She’s there. Maybe four feet away. Her mahogany colored complexion contrasting vividly with the matte finished steel wall of the elevator. The scene reminding me of a silver bracelet with dark wood inlays that I didn’t buy. I bought the pendant instead; and after three broken chains, I sprung for a Byzantine chain with a thicker gauge. I wear about $400 worth of jewelry around my neck each day. Not bad for a guy who has little use for jewelry.
From her deep squat with her arms encircling her knees, her head snaps up. I know that face with the serious eyes that seem to bore into you and stomp around your soul.
“Doc, what is she looking for?”
Unlike last night, she is not wearing any jewelry. The gaudy engagement ring absent. A single, delicate gold chain is draped around her neck. If wonder if she’s dressed things down for me tonight.
She’s there. Maybe four feet away. Staring at me. The elevator tonight that serves as our echo chamber turned chamber of hell is smaller than the elevators from our two previous encounters. The oversized elevator from an unknown hospital last night and the even larger elevator at Second Baptist Church of Los Angeles from two weeks ago, both dwarf the elevator we occupy tonight.
Each night, we’ve been trapped in these industrial caskets. I’ve broken the uncomfortable silences with attempts at conversation, some light, some playful, and some “deep.” She did not respond. My waves of sound bounced off of her and the uncomfortable silences became ominous like an approaching tornado.
Tonight, I just stand there. The elevator vibrating to create a low hum. In my silence, I slide down against the wall behind me until my butt presses against the ceramic tiles on the floor. The elevator is vibrating during my descent, then it stops as I settle in. My kneecaps pointed toward a roof—that may or may not be above—and my hands clasped together just above my ankles.
Tonight, she maintains her stare and says, “Hey Nephew.”
“Hey Auntie,” I reply
“What brings you here?” she asks.
“I don’t’ know.”
“Really? You don’t know. This is the third night that you’ve interrupted my slumber. This is our third night together and you’ve learned a little something, but, clearly, not enough.”
“Throw shade, much?” I replied with a playful sarcasm. My eyes roll toward the back of my head, taking away my sight of her and the space we share. I absent-mindedly shake my head and she smacks her lips in response. I look at her, then cock my head to the side with a annoyed and quizzical face. I realize that she’s talking tonight and I relinquish my grip on needing to insult her. I exhale heartily and my shoulders drop from their heightened state, then say, “The Doc says that there are things about you that are in me and I’m mad about it.”
She nods.
“I’m thinking that it’s entitlement,” I offer expecting her trademark verbal backlash and emotional slashes.
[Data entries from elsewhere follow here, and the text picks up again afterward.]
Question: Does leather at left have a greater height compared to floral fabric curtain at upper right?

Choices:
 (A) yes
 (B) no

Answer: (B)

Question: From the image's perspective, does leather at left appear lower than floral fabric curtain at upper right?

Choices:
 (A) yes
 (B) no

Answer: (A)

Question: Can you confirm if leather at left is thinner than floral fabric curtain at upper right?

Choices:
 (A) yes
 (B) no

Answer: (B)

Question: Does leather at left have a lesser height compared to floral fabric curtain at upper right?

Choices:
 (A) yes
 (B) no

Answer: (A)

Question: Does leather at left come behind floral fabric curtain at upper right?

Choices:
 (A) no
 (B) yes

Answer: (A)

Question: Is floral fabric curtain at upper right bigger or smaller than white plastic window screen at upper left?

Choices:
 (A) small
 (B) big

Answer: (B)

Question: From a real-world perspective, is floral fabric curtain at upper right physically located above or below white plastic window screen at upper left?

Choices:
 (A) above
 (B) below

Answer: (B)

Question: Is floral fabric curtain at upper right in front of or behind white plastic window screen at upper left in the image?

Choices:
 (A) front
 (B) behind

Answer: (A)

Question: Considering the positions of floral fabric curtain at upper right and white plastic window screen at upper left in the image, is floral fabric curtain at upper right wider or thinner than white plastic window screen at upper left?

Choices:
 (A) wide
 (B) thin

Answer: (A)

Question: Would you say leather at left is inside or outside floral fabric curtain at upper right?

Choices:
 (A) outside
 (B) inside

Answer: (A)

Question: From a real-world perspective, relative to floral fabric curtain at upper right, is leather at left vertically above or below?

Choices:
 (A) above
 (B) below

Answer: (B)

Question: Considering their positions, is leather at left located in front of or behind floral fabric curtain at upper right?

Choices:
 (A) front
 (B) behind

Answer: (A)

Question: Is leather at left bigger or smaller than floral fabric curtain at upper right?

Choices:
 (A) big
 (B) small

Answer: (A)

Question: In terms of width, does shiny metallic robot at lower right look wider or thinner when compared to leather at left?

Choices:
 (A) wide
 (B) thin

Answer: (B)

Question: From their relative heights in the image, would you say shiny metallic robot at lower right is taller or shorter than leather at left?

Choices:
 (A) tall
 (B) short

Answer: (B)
Instead, she just nods as if a sage elder. “Apparently, I’ve gotten lazy or nurtured a misguided sense of entitlement.”
“How so,” she asks.
“I’ve forgotten how to work hard,” I suggest.
“No you haven’t,” she says through a sigh. “You just haven’t decided what you’re working toward. You do know that that is your decision” she says, lifting her voice at the end to let me know that her question was not rhetorical.
“Yes, I do.”
“Then act like it!” she snapped. “Shit is funky and it’s time to take out the trash!”
“Don’t talk about my house like that,” I shout back at her. She then interrupts me to say, “Your house is garbage,” her eyes adding a bit of fire to their seriousness. “Lazy is not the word to describe you. Complacent, maybe. On another day, entitled could fit as well.”
I wondered if she even knows what complacent means, then I remember that this is not her. She is merely a reflection of my subconscious.
She leans in to bring her face three feet from mine and asks, “Who are you?” The inquisitive precision of her question as sure as the exactness of her physical distance from me. I’m taken aback by the clarity of her question and the uncertainty of the only reply that would come to mind.
In distracted resignation I reply, “I’m me.”
“Nope. That’s not good enough now. We’re at the crossroads and you can no longer be lonely—great song, but the way—and it’s time for you to embrace your Boo and bring him to meet the family.”
I knew what she meant. She, James Hollis, and my therapist have teamed up to make me aware of what the last five years have been. A mid-life crisis. How cliché! I always thought I was too young for that kind of thing. Sure, I’m closer to 50 than I am to 30 or to 40, but damn! I don’t expect to live past 90–and I don’t want to if these knees and hips are going to be so problematic—so I guess my 40th birthday would certainly be the start of a mid-life crisis. Perhaps this troublesome trio will guide me through my midlife crisis as well.
Who would I be? Hmm, a shadowy figure? Uhh, a self-actualized being? At the close of this dream, I am Person Undefined as my eyes open to meet the morning sun.